Enfin, à partir du 15 août 2022, en cas de décès de l’entrepreneur, les héritiers ne pourront plus poursuivre l’activité professionnelle.

 

II. La création d’un nouveau statut de l’entrepreneur individuel

L’article 1er de la loi, qui en est la mesure phare, insère deux nouvelles sections dans le Code de commerce :

  • l’une, intitulée « Du statut de l’entrepreneur individuel », comprenant cinq nouveaux articles (Code du commerce, art. L. 526-22 à L. 526-26) et dont l’objet est d’offrir une protection, de plein droit, à l’ensemble du patrimoine personnel d’un indépendant vis-à-vis de ses créanciers professionnels ;
  • l’autre, intitulée « Du transfert du patrimoine professionnel de l’entrepreneur individuel », comprenant cinq nouveaux articles (Code du commerce, art. L. 526-27 à L. 526‑31) et dont l’objet est de faciliter la transmission d’une entreprise individuelle (par vente ou donation) ou sa mise en société.

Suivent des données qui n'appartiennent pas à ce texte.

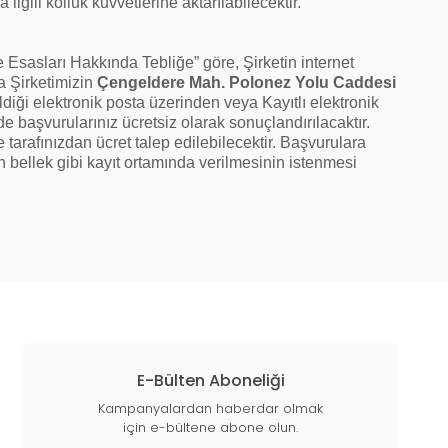
lgili kolluk kuvvetlerine aktarılabilecektir.
 Esasları Hakkında Tebliğe” göre, Şirketin internet
a Şirketimizin
Çengeldere Mah. Polonez Yolu Caddesi
ildiği elektronik posta üzerinden veya Kayıtlı elektronik
de başvurularınız ücretsiz olarak sonuçlandırılacaktır.
 tarafınızdan ücret talep edilebilecektir. Başvurulara
sh bellek gibi kayıt ortamında verilmesinin istenmesi
E-Bülten Aboneliği
Kampanyalardan haberdar olmak
için e-bültene abone olun.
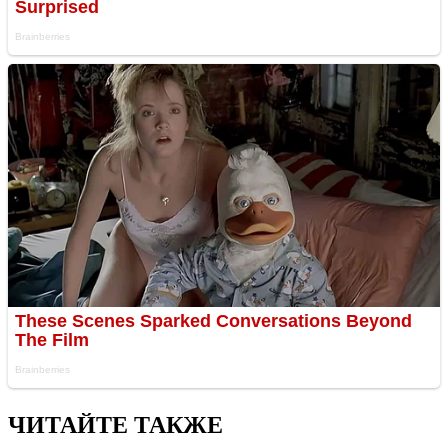
ЧИТАЙТЕ ТАКЖЕ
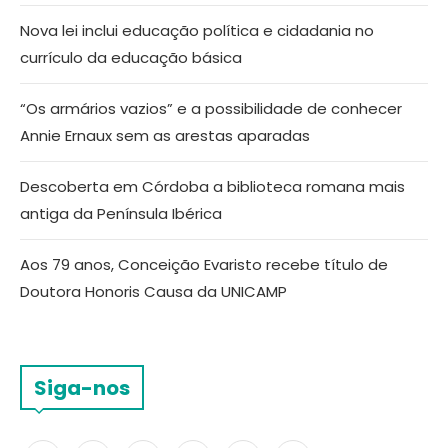
Nova lei inclui educação política e cidadania no
currículo da educação básica
“Os armários vazios” e a possibilidade de conhecer
Annie Ernaux sem as arestas aparadas
Descoberta em Córdoba a biblioteca romana mais
antiga da Península Ibérica
Aos 79 anos, Conceição Evaristo recebe título de
Doutora Honoris Causa da UNICAMP
Siga-nos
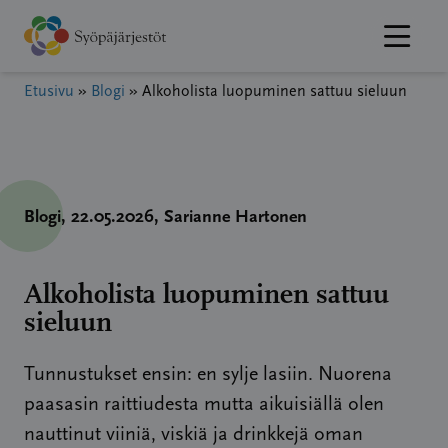
Hyppää
sisältöön
Etusivu
»
Blogi
»
Alkoholista luopuminen sattuu sieluun
Blogi
, 22.05.2026
, Sarianne Hartonen
Alkoholista luopuminen sattuu
sieluun
Tunnustukset ensin: en sylje lasiin. Nuorena
paasasin raittiudesta mutta aikuisiällä olen
nauttinut viiniä, viskiä ja drinkkejä oman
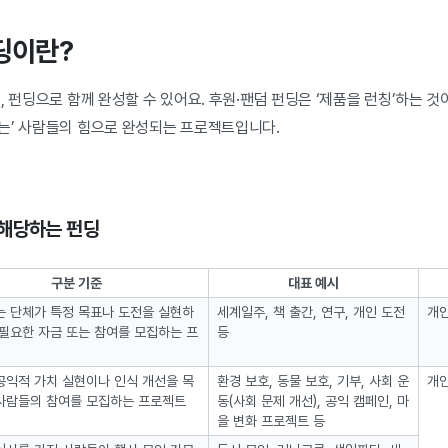
펀딩이란?
, 펀딩으로 함께 완성할 수 있어요. 후원·팬덤 펀딩은 ‘제품을 런칭’하는 것
는’ 사람들의 힘으로 완성되는 프로젝트입니다.
 해당하는 펀딩
구분 기준
대표 예시
는 단체가 특정 목표나 도전을 실현하
세계일주, 책 출간, 연구, 개인 도전
개인
 필요한 자금 또는 참여를 모집하는 프
등
공익적 가치 실현이나 인식 개선을 목
환경 보호, 동물 보호, 기부, 사회 운
개인
사람들의 참여를 모집하는 프로젝트
동(사회 문제 개선), 공익 캠페인, 마
을 변화 프로젝트 등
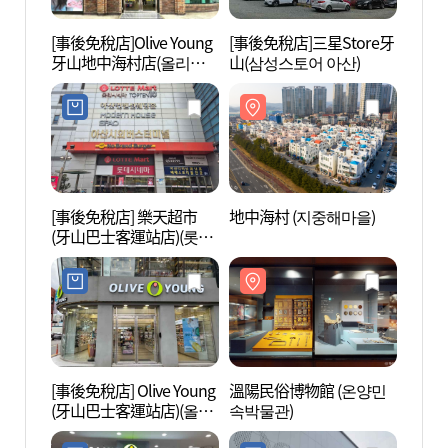
[事後免稅店]Olive Young
[事後免稅店]三星Store牙
地中海
牙山地中海村店(올리브
山(삼성스토어 아산)
영 아산지중해마을점)
[事後免稅店] 樂天超市
地中海村 (지중해마을)
溫陽溫
(牙山巴士客運站店)(롯데
지구)
마트 아산터미널점)
[事後免稅店] Olive Young
溫陽民俗博物館 (온양민
生態療
(牙山巴士客運站店)(올리
속박물관)
힐링 
브영 아산터미널점)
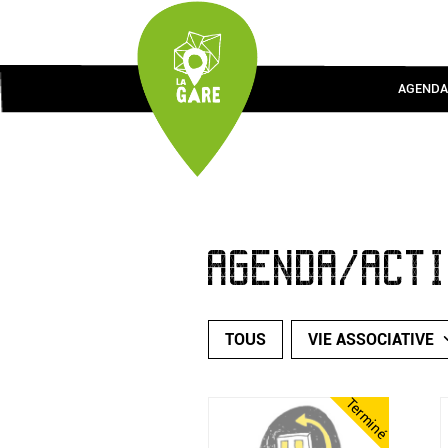
AGENDA
AGENDA/ACT
TOUS
VIE ASSOCIATIVE
Terminé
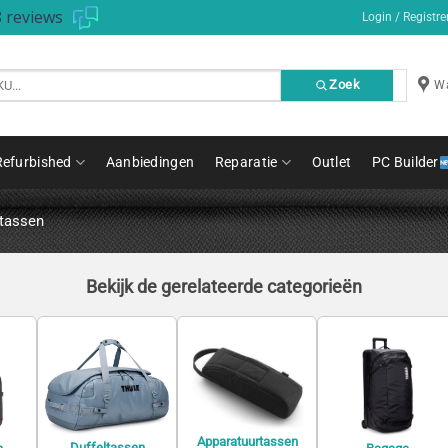
 reviews
Login / Registre
Zoek
Wa
Refurbished
Aanbiedingen
Reparatie
Outlet
PC Builder
tassen
Bekijk de gerelateerde categorieën
Apparatuurtassen
Duffeltassen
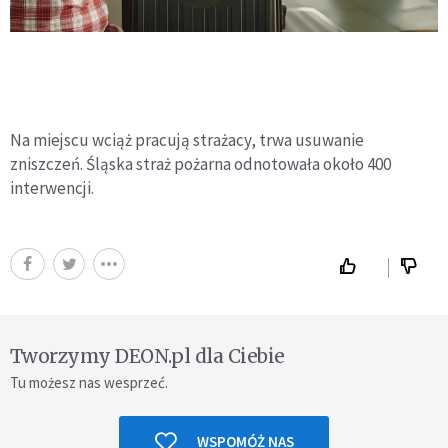
Na miejscu wciąż pracują strażacy, trwa usuwanie
zniszczeń. Śląska straż pożarna odnotowała około 400
interwencji.
Tworzymy DEON.pl dla Ciebie
Tu możesz nas wesprzeć.
WSPOMÓŻ NAS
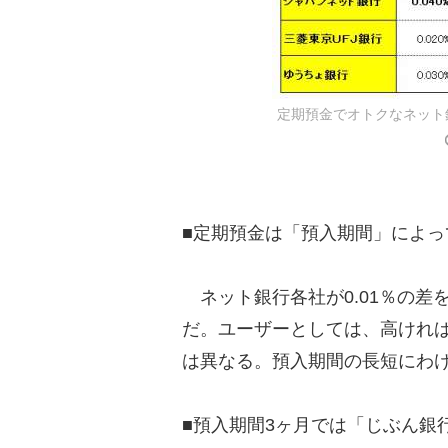
定期預金でオトクなネット銀行は？
■定期預金は「預入期間」によっ
ネット銀行各社が0.01％の差
だ。ユーザーとしては、高けれ
は異なる。預入期間の長短にわ
■預入期間3ヶ月では「じぶん銀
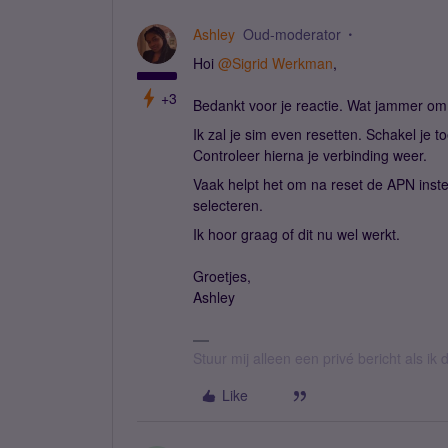
Ashley
Oud-moderator
Hoi
@Sigrid Werkman
,
+3
Bedankt voor je reactie. Wat jammer om
Ik zal je sim even resetten. Schakel je to
Controleer hierna je verbinding weer.
Vaak helpt het om na reset de APN inst
selecteren.
Ik hoor graag of dit nu wel werkt.
Groetjes,
Ashley
Stuur mij alleen een privé bericht als i
Like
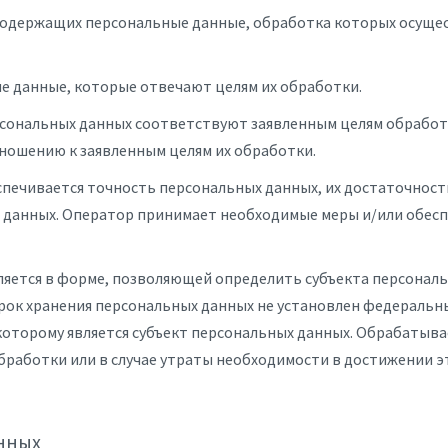
, содержащих персональные данные, обработка которых осуще
е данные, которые отвечают целям их обработки.
рсональных данных соответствуют заявленным целям обработ
ношению к заявленным целям их обработки.
спечивается точность персональных данных, их достаточность
данных. Оператор принимает необходимые меры и/или обеспе
ляется в форме, позволяющей определить субъекта персональ
срок хранения персональных данных не установлен федеральн
которому является субъект персональных данных. Обрабатыв
работки или в случае утраты необходимости в достижении эт
анных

Ainsi, le nouvel article L. 526-22 du Code de commerce définit de manière large et générale l’entrepreneur individuel comme « une personne physique qui exerce en nom propre une ou plusieurs activités professionnelles indépendantes ».

Cette formulation recouvre donc les commerçants, artisans, agriculteurs et tous les autres professionnels indépendants, qu’ils relèvent ou nom d’une profession réglementée.

Ce même article opère ensuite une distinction entre le patrimoine personnel et le patrimoine professionnel de l’entrepreneur individuel, faisant de cette dissociation des patrimoines le cœur même du nouveau statut.

Dorénavant, le patrimoine de l’entrepreneur individuel sera scindé en 2 :

  • un patrimoine professionnel : il est composé des biens, droits, obligations et sûretés utiles à son activité ;
  • un patrimoine personnel : il s’agit des autres biens de l’entrepreneur.

Le créancier professionnel ne pourra pas agir sur les biens personnels de l’entrepreneur.

Ainsi, il ne sera pas possible pour le créancier professionnel de saisir un bien de l’entrepreneur autre qu’un bien affecté à son patrimoine professionnel. L’entrepreneur aura donc une meilleure protection face aux créanciers professionnels en cas de difficultés financières liées à son activité.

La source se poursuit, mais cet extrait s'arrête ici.